I agree with the general sentiment that a general interest encyclopedia should not have articles where the footnotes end up taking up as much space as the text. However, I can think of one situation where annotated footnotes could be helpful in an online encyclopedia. Suppose I have a web site such as the U.S. Naval Observatory where information from various parts of the web site are retrieved in different ways. If I had citations from two different areas on the web site, I might want to annotate each citation with instructions on how to operate the web user interface in each of the two areas. --Gerry Ashton 20:33, 21 August 2006 (UTC)

Authors of articles may choose to provide a quotation or annotation providing more information about a reference, or how it is relevant to the point being demonstrated, or simply as an aside. Sometimes this information is relevant to the citation, but not directly to the point being made in the article text, so for editorial reasons it is provided out of the flow. This is an issue of writing and editorial, and has nothing to do with paper or web.
But where to locate the annotation? A good question, and a web format gives us choices that paper doesn't.
  1. Give it its own web page? Seems a bit much for a short note like "Ibid p 12", and Wikipedia has decided not to use sub-pages for subordinate information.
  2. Put it in-line in the text, and only show it if a reader clicks or mouses over a citation? Breaking up the text seems contrary to web accessibility principals: users of screen readers and text browsers, those who turn off javascript, and google would be inconvenienced.
  3. Put it at the end of the page, where a reader can jump to it, and back to the text using hyperlinks or the browser's back button? Seems to work: I don't see anything in m:Wiki is not paper against such a scheme.
  4. Add some javascript so that such a footnote pops up in-line, being functionally identical to no. 2 in a visual browser? Practically a better solution, and might be fun for a reader obsessed with references.

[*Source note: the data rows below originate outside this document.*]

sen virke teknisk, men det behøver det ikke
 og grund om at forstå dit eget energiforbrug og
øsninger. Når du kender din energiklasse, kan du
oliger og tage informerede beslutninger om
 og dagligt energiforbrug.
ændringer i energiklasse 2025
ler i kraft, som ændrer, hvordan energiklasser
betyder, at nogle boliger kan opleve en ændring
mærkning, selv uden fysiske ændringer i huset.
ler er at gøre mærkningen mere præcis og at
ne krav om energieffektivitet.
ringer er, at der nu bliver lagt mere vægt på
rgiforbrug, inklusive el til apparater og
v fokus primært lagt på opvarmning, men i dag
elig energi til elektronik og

  5. Create sidenotes, which appear in the left margin adjacent to their references? Could be nice, but might push the boundaries of browsers' CSS support
Wikipedia is not paper. The web format allows us to write very long articles, with endnotes which are as convenient as footnotes in a paper book. There may be better ways, but this one works quite well. Michael Z. 2006-08-21 20:42 Z
Entirely agree. I would point out that the "not paper" bit should actually encourage footnotes; we have the freedom to add interesting—but minor—details that would ordinarily get left out of paper encyclopedias because they aren't "important" enough for a brief summary. At the same time, footnotes prevent these minor details from overwhelming the flow of an article and making it impossible to read for someone not interested in them.

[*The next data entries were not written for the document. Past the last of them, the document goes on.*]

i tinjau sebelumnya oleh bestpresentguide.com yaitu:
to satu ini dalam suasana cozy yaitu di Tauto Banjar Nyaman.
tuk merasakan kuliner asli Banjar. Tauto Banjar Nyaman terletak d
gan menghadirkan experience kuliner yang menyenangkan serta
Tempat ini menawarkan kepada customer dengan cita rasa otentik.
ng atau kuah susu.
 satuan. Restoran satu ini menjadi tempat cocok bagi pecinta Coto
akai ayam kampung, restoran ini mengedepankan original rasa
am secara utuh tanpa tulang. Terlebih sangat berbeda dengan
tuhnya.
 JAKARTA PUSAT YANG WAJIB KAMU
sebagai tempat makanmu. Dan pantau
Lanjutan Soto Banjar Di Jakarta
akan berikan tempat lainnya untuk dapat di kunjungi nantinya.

I'll also add that extensive footnotes are absolutely invaluable when dealing with things like different versions of a statement appearing in different sources. Saying "around 1,000–2,000 people are believed to have participated" and having a footnote for the full list of which source gives which number is much easier for the reader than devoting a paragraph of the main text to a point that, while necessary for tracing sources, is not something the vast majority of readers would ever concern themselves with. Kirill Lokshin 21:09, 21 August 2006 (UTC)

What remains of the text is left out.